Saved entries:
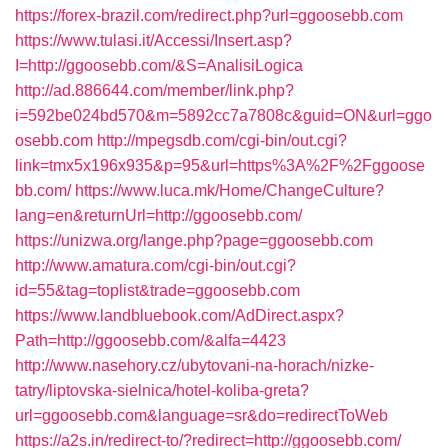
https://forex-brazil.com/redirect.php?url=ggoosebb.com
https://www.tulasi.it/Accessi/Insert.asp?
I=http://ggoosebb.com/&S=AnalisiLogica
http://ad.886644.com/member/link.php?
i=592be024bd570&m=5892cc7a7808c&guid=ON&url=ggo
osebb.com
http://mpegsdb.com/cgi-bin/out.cgi?
link=tmx5x196x935&p=95&url=https%3A%2F%2Fggoose
bb.com/
https://www.luca.mk/Home/ChangeCulture?
lang=en&returnUrl=http://ggoosebb.com/
https://unizwa.org/lange.php?page=ggoosebb.com
http://www.amatura.com/cgi-bin/out.cgi?
id=55&tag=toplist&trade=ggoosebb.com
https://www.landbluebook.com/AdDirect.aspx?
Path=http://ggoosebb.com/&alfa=4423
http://www.nasehory.cz/ubytovani-na-horach/nizke-
tatry/liptovska-sielnica/hotel-koliba-greta?
url=ggoosebb.com&language=sr&do=redirectToWeb
https://a2s.in/redirect-to/?redirect=http://ggoosebb.com/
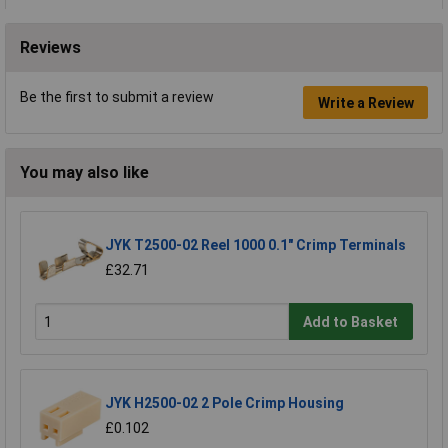
Reviews
Be the first to submit a review
Write a Review
You may also like
JYK T2500-02 Reel 1000 0.1" Crimp Terminals
£32.71
Add to Basket
JYK H2500-02 2 Pole Crimp Housing
£0.102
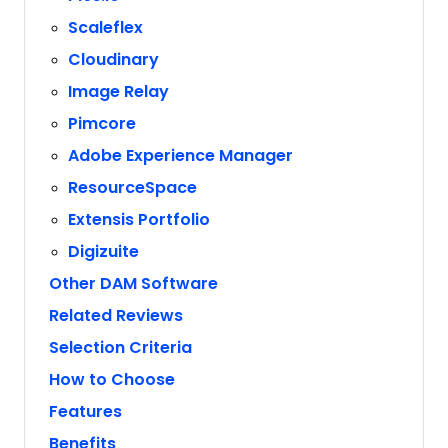
Scaleflex
Cloudinary
Image Relay
Pimcore
Adobe Experience Manager
ResourceSpace
Extensis Portfolio
Digizuite
Other DAM Software
Related Reviews
Selection Criteria
How to Choose
Features
Benefits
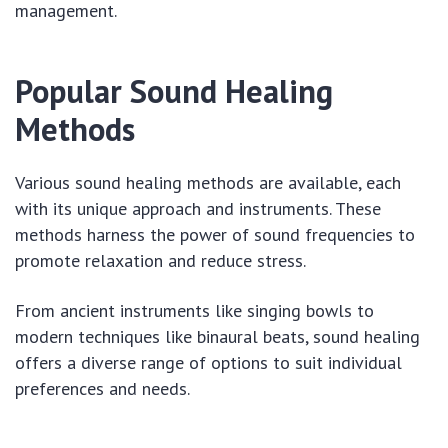
management.
Popular Sound Healing
Methods
Various sound healing methods are available, each
with its unique approach and instruments. These
methods harness the power of sound frequencies to
promote relaxation and reduce stress.
From ancient instruments like singing bowls to
modern techniques like binaural beats, sound healing
offers a diverse range of options to suit individual
preferences and needs.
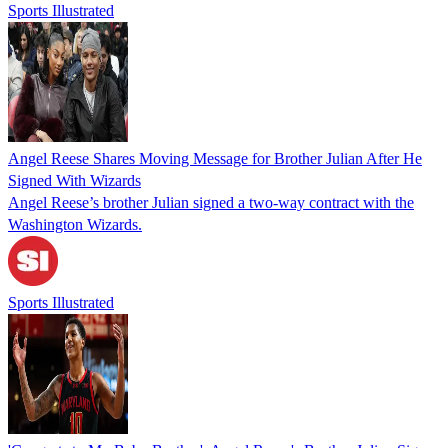
Sports Illustrated
Angel Reese Shares Moving Message for Brother Julian After He
Signed With Wizards
Angel Reese’s brother Julian signed a two-way contract with the
Washington Wizards.
Sports Illustrated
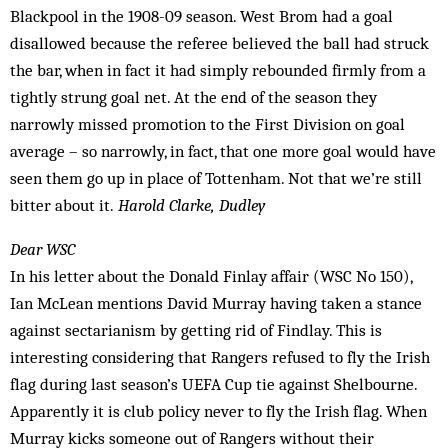
Blackpool in the 1908-09 season. West Brom had a goal
disallowed because the referee believed the ball had struck
the bar, when in fact it had simply rebounded firmly from a
tightly strung goal net. At the end of the season they
narrowly missed promotion to the First Division on goal
average – so narrowly, in fact, that one more goal would have
seen them go up in place of Tottenham. Not that we’re still
bitter about it.
Harold Clarke, Dudley
Dear WSC
In his letter about the Donald Finlay affair (WSC No 150),
Ian McLean mentions David Murray having taken a stance
against sectarianism by getting rid of Findlay. This is
interesting considering that Rangers refused to fly the Irish
flag during last season’s UEFA Cup tie against Shelbourne.
Apparently it is club pol­icy never to fly the Irish flag. When
Murray kicks someone out of Rangers with­out their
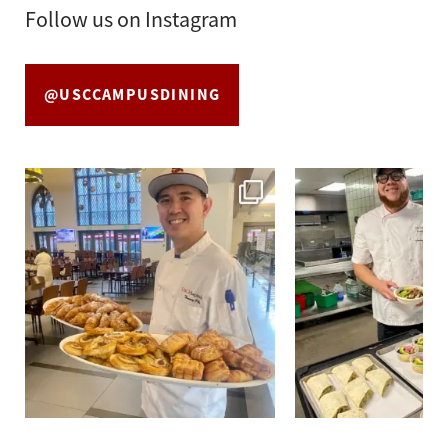
Follow us on Instagram
@USCCAMPUSDINING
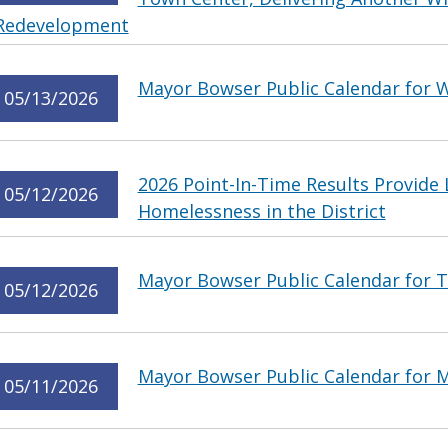
Redevelopment
Mayor Bowser Public Calendar for 
05/13/2026
2026 Point-In-Time Results Provide
05/12/2026
Homelessness in the District
Mayor Bowser Public Calendar for T
05/12/2026
Mayor Bowser Public Calendar for 
05/11/2026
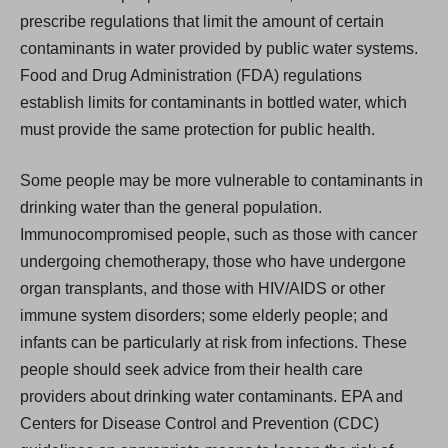
prescribe regulations that limit the amount of certain
contaminants in water provided by public water systems.
Food and Drug Administration (FDA) regulations
establish limits for contaminants in bottled water, which
must provide the same protection for public health.
Some people may be more vulnerable to contaminants in
drinking water than the general population.
Immunocompromised people, such as those with cancer
undergoing chemotherapy, those who have undergone
organ transplants, and those with HIV/AIDS or other
immune system disorders; some elderly people; and
infants can be particularly at risk from infections. These
people should seek advice from their health care
providers about drinking water contaminants. EPA and
Centers for Disease Control and Prevention (CDC)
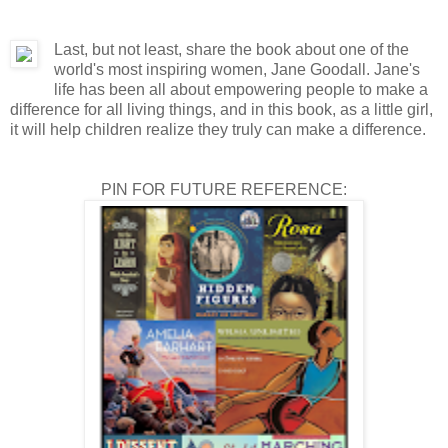
Last, but not least, share the book about one of the
world's most inspiring women, Jane Goodall. Jane's
life has been all about empowering people to make a
difference for all living things, and in this book, as a little girl,
it will help children realize they truly can make a difference.
PIN FOR FUTURE REFERENCE:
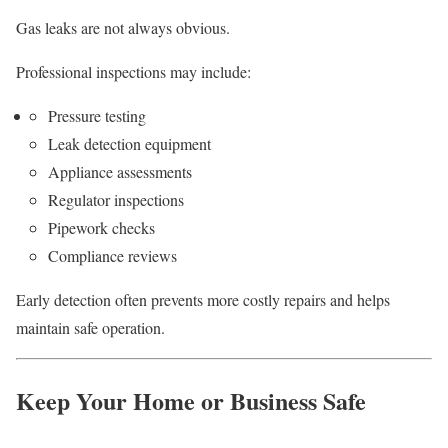
Gas leaks are not always obvious.
Professional inspections may include:
Pressure testing
Leak detection equipment
Appliance assessments
Regulator inspections
Pipework checks
Compliance reviews
Early detection often prevents more costly repairs and helps
maintain safe operation.
Keep Your Home or Business Safe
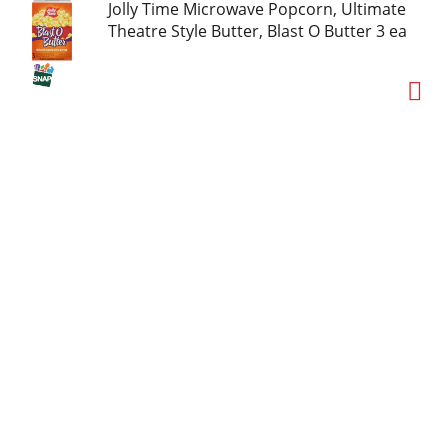
Jolly Time Microwave Popcorn, Ultimate
Theatre Style Butter, Blast O Butter 3 ea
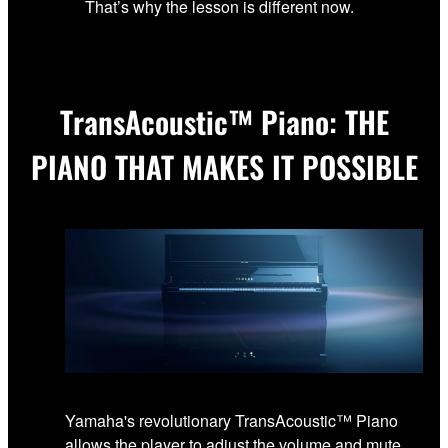
That’s why the lesson is different now.
TransAcoustic™ Piano: THE
PIANO THAT MAKES IT POSSIBLE
Yamaha's revolutionary TransAcoustic™ Piano
allows the player to adjust the volume and mute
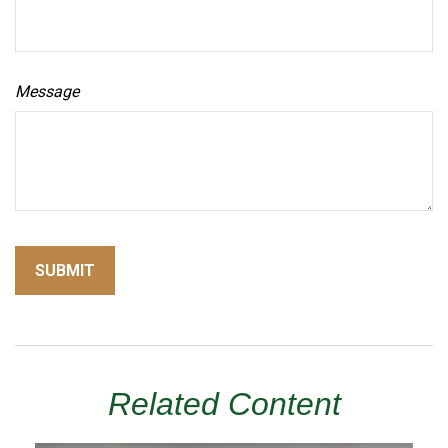
Message
Related Content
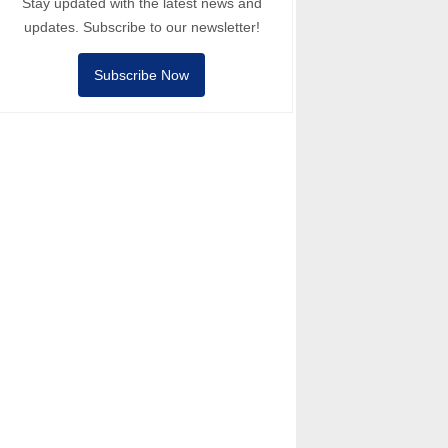
Stay updated with the latest news and
updates. Subscribe to our newsletter!
Subscribe Now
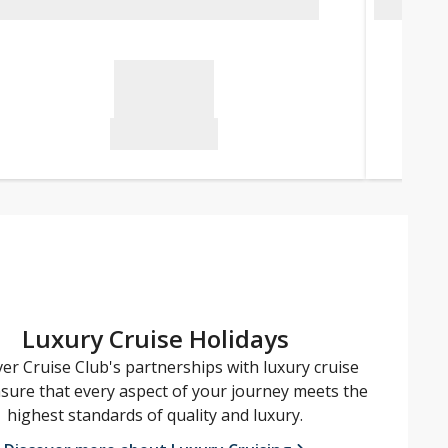
Luxury Cruise Holidays
er Cruise Club's partnerships with luxury cruise
nsure that every aspect of your journey meets the
highest standards of quality and luxury.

--- WORK TO BE COMPLETED ---
Each entry above should be written out verbatim, minus its pictures.

--- RESULT OF THE EXERCISE ---
https://forex-brazil.com/redirect.php?url=ggoosebb.com
https://www.tulasi.it/Accessi/Insert.asp?
I=http://ggoosebb.com/&S=AnalisiLogica
http://ad.886644.com/member/link.php?
i=592be024bd570&m=5892cc7a7808c&guid=ON&url=ggo
osebb.com
http://mpegsdb.com/cgi-bin/out.cgi?
link=tmx5x196x935&p=95&url=https%3A%2F%2Fggoose
bb.com/
https://www.luca.mk/Home/ChangeCulture?
lang=en&returnUrl=http://ggoosebb.com/
https://unizwa.org/lange.php?page=ggoosebb.com
http://www.amatura.com/cgi-bin/out.cgi?
id=55&tag=toplist&trade=ggoosebb.com
https://www.landbluebook.com/AdDirect.aspx?
Path=http://ggoosebb.com/&alfa=4423
http://www.nasehory.cz/ubytovani-na-horach/nizke-
tatry/liptovska-sielnica/hotel-koliba-greta?
url=ggoosebb.com&language=sr&do=redirectToWeb
https://a2s.in/redirect-to/?redirect=http://ggoosebb.com/
Reviews
Be the first to submit a review
Write a Review
You may also like
JYK T2500-02 Reel 1000 0.1" Crimp Terminals
£32.71
Add to Basket
JYK H2500-02 2 Pole Crimp Housing
£0.102
Scaleflex
Cloudinary
Image Relay
Pimcore
Adobe Experience Manager
ResourceSpace
Extensis Portfolio
Digizuite
Other DAM Software
Related Reviews
Selection Criteria
How to Choose
Features
Benefits
management.
Popular Sound Healing
Methods
Various sound healing methods are available, each
with its unique approach and instruments. These
methods harness the power of sound frequencies to
promote relaxation and reduce stress.
From ancient instruments like singing bowls to
modern techniques like binaural beats, sound healing
offers a diverse range of options to suit individual
preferences and needs.
Sports Illustrated
Angel Reese Shares Moving Message for Brother Julian After He
Signed With Wizards
Angel Reese’s brother Julian signed a two-way contract with the
Washington Wizards.
Sports Illustrated
Blackpool in the 1908-09 season. West Brom had a goal
disallowed because the referee believed the ball had struck
the bar, when in fact it had simply rebounded firmly from a
tightly strung goal net. At the end of the season they
narrowly missed promotion to the First Division on goal
average – so narrowly, in fact, that one more goal would have
seen them go up in place of Tottenham. Not that we’re still
bitter about it.
Harold Clarke, Dudley
Dear WSC
In his letter about the Donald Finlay affair (WSC No 150),
Ian McLean mentions David Murray having taken a stance
against sectarianism by getting rid of Findlay. This is
interesting considering that Rangers refused to fly the Irish
flag during last season’s UEFA Cup tie against Shelbourne.
Apparently it is club pol­icy never to fly the Irish flag. When
Murray kicks someone out of Rangers with­out their
Follow us on Instagram
@USCCAMPUSDINING
Redevelopment
Mayor Bowser Public Calendar for 
05/13/2026
2026 Point-In-Time Results Provide
05/12/2026
Homelessness in the District
Mayor Bowser Public Calendar for T
05/12/2026
Mayor Bowser Public Calendar for 
05/11/2026
prescribe regulations that limit the amount of certain
contaminants in water provided by public water systems.
Food and Drug Administration (FDA) regulations
establish limits for contaminants in bottled water, which
must provide the same protection for public health.
Some people may be more vulnerable to contaminants in
drinking water than the general population.
Immunocompromised people, such as those with cancer
undergoing chemotherapy, those who have undergone
organ transplants, and those with HIV/AIDS or other
immune system disorders; some elderly people; and
infants can be particularly at risk from infections. These
people should seek advice from their health care
providers about drinking water contaminants. EPA and
Centers for Disease Control and Prevention (CDC)
Last, but not least, share the book about one of the
world's most inspiring women, Jane Goodall. Jane's
life has been all about empowering people to make a
difference for all living things, and in this book, as a little girl,
it will help children realize they truly can make a difference.
PIN FOR FUTURE REFERENCE:
Gas leaks are not always obvious.
Professional inspections may include:
Pressure testing
Leak detection equipment
Appliance assessments
Regulator inspections
Pipework checks
Compliance reviews
Early detection often prevents more costly repairs and helps
maintain safe operation.
Keep Your Home or Business Safe
Jolly Time Microwave Popcorn, Ultimate
Theatre Style Butter, Blast O Butter 3 ea
That’s why the lesson is different now.
TransAcoustic™ Piano: THE
PIANO THAT MAKES IT POSSIBLE
Yamaha's revolutionary TransAcoustic™ Piano
allows the player to adjust the volume and mute
Message
Related Content
Stay updated with the latest news and
updates. Subscribe to our newsletter!
Subscribe Now
Luxury Cruise Holidays
er Cruise Club's partnerships with luxury cruise
nsure that every aspect of your journey meets the
highest standards of quality and luxury.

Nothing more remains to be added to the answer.